UN VACCIN ANTIPALUDIQUE SUR LE MARCHÉ D’ICI À 2015

Un vaccin qui réduirait de moitié les cas de paludisme chez les enfants a été mis à jour et serait commercialisé début 2015, a annoncé, jeudi soir à Libreville, le professeur autrichien Peter Kremsenr, instigateur des recherches ayant abouti à ce résultat.

Cette découverte, aboutissement de 26 années de recherches intensives menées à grande échelle dans plusieurs pays africains, dont le Gabon, montre que le candidat vaccin antipaludique RTS,S, le plus avancé des vaccins en développement clinique, continue de protéger contre le paludisme les jeunes enfants et les nourrissons jusqu’à 18 mois après leur vaccination, a expliqué M. Kremsenr lors d’une conférence de presse consacrée à la présentation des résultats de la recherche.
L’étude a démontré que, pendant la période de suivi de 18 mois, RTS,S a réduit de près de la moitié le nombre de cas de paludisme chez les jeunes enfants (5-17 mois à la première vaccination) et de près d’un quart les cas de paludisme chez les nourrissons (6-12 semaines à la première vaccination).
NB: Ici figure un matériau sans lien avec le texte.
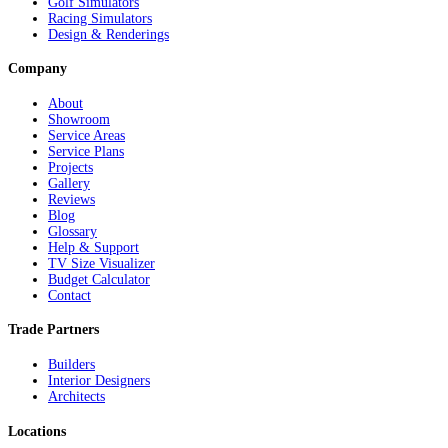
Golf Simulators
Racing Simulators
Design & Renderings
Company
About
Showroom
Service Areas
Service Plans
Projects
Gallery
Reviews
Blog
Glossary
Help & Support
TV Size Visualizer
Budget Calculator
Contact
Trade Partners
Builders
Interior Designers
Architects
Locations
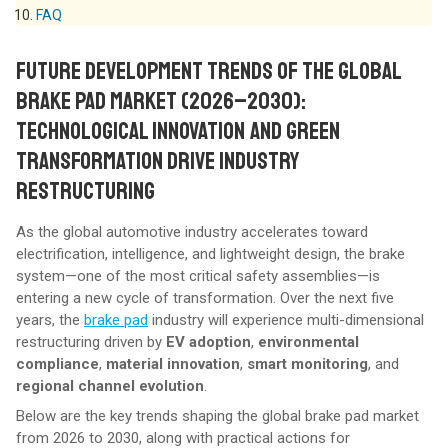
FAQ
FUTURE DEVELOPMENT TRENDS OF THE GLOBAL
BRAKE PAD MARKET (2026–2030):
TECHNOLOGICAL INNOVATION AND GREEN
TRANSFORMATION DRIVE INDUSTRY
RESTRUCTURING
As the global automotive industry accelerates toward
electrification, intelligence, and lightweight design, the brake
system—one of the most critical safety assemblies—is
entering a new cycle of transformation. Over the next five
years, the
brake
pad
industry will experience multi-dimensional
restructuring driven by
EV adoption
,
environmental
compliance
,
material innovation
,
smart monitoring
, and
regional channel evolution
.
Below are the key trends shaping the global brake pad market
from 2026 to 2030, along with practical actions for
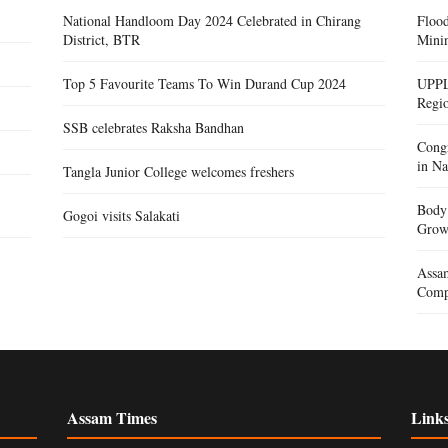
National Handloom Day 2024 Celebrated in Chirang
Floo
District, BTR
Mini
Top 5 Favourite Teams To Win Durand Cup 2024
UPPL
Regi
SSB celebrates Raksha Bandhan
Congr
in Na
Tangla Junior College welcomes freshers
Body 
Gogoi visits Salakati
Gro
Assam
Compe
Assam Times
Link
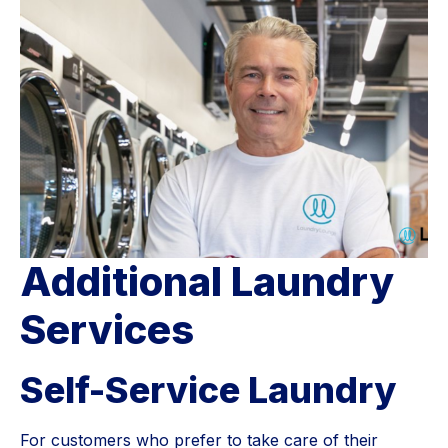
Additional Laundry
Services
Self-Service Laundry
For customers who prefer to take care of their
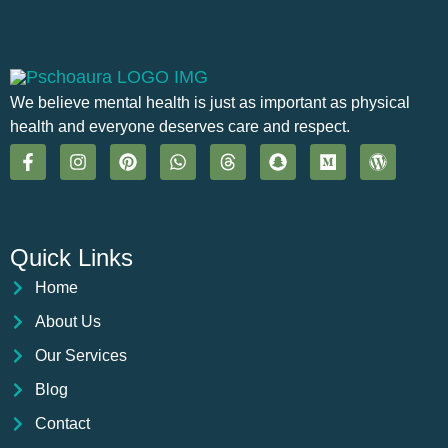
We believe mental health is just as important as physical
health and everyone deserves care and respect.
Quick Links
Home
About Us
Our Services
Blog
Contact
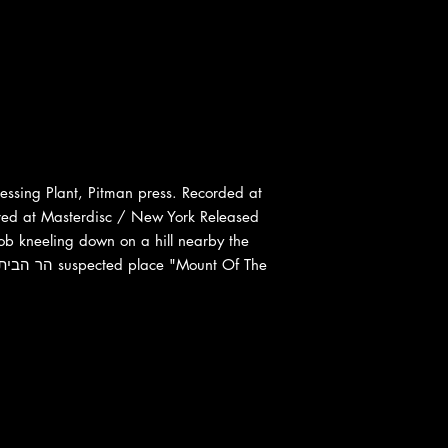
ssing Plant, Pitman press. Recorded at
red at Masterdisc / New York Released
Bob kneeling down on a hill nearby the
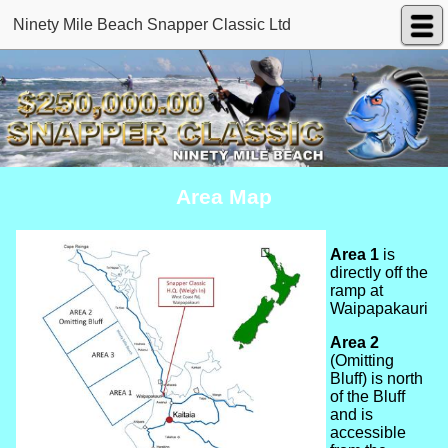
Ninety Mile Beach Snapper Classic Ltd
Area Map
Area 1
is
directly off the
ramp at
Waipapakauri
Area 2
(Omitting
Bluff) is north
of the Bluff
and is
accessible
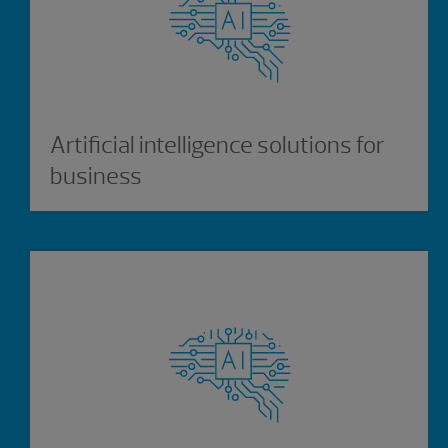
Artificial intelligence solutions for
business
L’effeicacité du vaccin a également été évaluée séparément pour chacun des sites d’essais, qui représentent un large éventail de niveau de transmission du paludisme, a relevé le chercheur.
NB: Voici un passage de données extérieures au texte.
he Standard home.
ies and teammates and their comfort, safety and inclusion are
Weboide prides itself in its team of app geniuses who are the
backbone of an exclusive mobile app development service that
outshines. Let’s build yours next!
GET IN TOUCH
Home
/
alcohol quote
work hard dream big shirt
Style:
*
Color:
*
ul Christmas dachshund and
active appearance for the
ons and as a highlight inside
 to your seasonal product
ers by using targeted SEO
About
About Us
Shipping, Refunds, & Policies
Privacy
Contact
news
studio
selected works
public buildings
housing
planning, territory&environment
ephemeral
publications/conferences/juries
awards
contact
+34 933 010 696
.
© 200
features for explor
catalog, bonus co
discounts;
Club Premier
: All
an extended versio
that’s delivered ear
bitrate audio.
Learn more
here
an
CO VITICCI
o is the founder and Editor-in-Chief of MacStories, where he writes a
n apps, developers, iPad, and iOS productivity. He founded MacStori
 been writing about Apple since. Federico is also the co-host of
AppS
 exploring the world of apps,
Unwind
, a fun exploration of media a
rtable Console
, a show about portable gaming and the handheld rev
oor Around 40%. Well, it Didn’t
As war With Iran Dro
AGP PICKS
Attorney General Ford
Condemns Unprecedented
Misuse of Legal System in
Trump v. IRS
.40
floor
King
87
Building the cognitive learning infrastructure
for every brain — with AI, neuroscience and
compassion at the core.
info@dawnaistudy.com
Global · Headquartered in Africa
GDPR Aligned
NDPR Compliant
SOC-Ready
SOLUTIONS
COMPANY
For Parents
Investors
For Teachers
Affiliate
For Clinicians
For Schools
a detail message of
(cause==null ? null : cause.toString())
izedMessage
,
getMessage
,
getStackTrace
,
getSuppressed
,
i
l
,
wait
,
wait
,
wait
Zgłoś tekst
Une moyenne de 941 cas de paludisme clinique ont été évités pendant les 18 mois de suivi pour chaque millier d’enfants vaccinés de cette classe d’âge et les cas de paludisme sévère ont été réduits de 36 pc, alors que 21 cas d’accès palustres sévères ont été évités pendant les 18 mois de suivi pour 1.000 enfants vaccinés, a-t-il précisé.
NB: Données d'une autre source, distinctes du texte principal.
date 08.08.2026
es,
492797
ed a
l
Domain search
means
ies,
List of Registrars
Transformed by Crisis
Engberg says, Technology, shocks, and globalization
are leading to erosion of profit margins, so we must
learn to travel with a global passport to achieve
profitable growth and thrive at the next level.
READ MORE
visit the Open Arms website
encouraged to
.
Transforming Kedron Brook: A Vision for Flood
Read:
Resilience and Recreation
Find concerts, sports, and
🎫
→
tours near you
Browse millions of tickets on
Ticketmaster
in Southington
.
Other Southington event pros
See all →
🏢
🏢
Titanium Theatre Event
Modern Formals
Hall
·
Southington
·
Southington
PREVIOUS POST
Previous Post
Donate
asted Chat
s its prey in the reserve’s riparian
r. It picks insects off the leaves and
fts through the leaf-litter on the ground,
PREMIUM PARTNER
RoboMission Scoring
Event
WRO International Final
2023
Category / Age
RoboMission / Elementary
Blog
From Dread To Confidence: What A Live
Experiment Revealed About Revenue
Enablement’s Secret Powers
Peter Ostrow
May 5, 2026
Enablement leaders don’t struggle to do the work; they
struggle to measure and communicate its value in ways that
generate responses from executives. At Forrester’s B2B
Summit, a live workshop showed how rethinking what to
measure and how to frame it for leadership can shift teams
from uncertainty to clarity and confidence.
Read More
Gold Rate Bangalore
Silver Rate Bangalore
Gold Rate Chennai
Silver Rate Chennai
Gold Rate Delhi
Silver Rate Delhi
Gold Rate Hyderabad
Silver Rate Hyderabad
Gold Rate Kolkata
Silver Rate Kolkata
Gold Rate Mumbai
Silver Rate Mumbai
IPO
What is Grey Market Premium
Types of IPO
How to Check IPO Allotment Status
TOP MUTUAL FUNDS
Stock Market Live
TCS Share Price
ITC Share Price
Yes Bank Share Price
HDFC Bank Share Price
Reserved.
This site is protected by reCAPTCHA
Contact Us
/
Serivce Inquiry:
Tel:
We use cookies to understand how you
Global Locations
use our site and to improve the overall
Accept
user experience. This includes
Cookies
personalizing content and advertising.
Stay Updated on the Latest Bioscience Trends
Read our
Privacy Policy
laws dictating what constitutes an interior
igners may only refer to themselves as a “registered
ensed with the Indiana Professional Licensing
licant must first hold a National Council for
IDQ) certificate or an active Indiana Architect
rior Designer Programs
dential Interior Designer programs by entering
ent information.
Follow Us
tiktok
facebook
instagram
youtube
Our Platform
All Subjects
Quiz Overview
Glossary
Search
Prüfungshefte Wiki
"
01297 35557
L’année 2014 apportera des données complémentaires, en particulier sur une période de suivi de 32 mois et sur l’impact de la quatrième dose ou dose de «rappel», dispensée 18 mois après les trois premières doses, a noté le professeur autrichien, se félicitant du «potentiel d’impact significatif de ce vaccin sur la santé publique».
Une demande d’autorisation sera soumise en 2014 au Comité des médicaments à usage humain (CHMP) et à l’Agence européenne des médicaments (EMA), afin que l’OMS puisse éventuellement recommander l’utilisation du vaccin dès 2015, en tant qu’»élément additionnel et non de remplacement» aux méthodes existantes de prévention, a précisé M. Kremsenr.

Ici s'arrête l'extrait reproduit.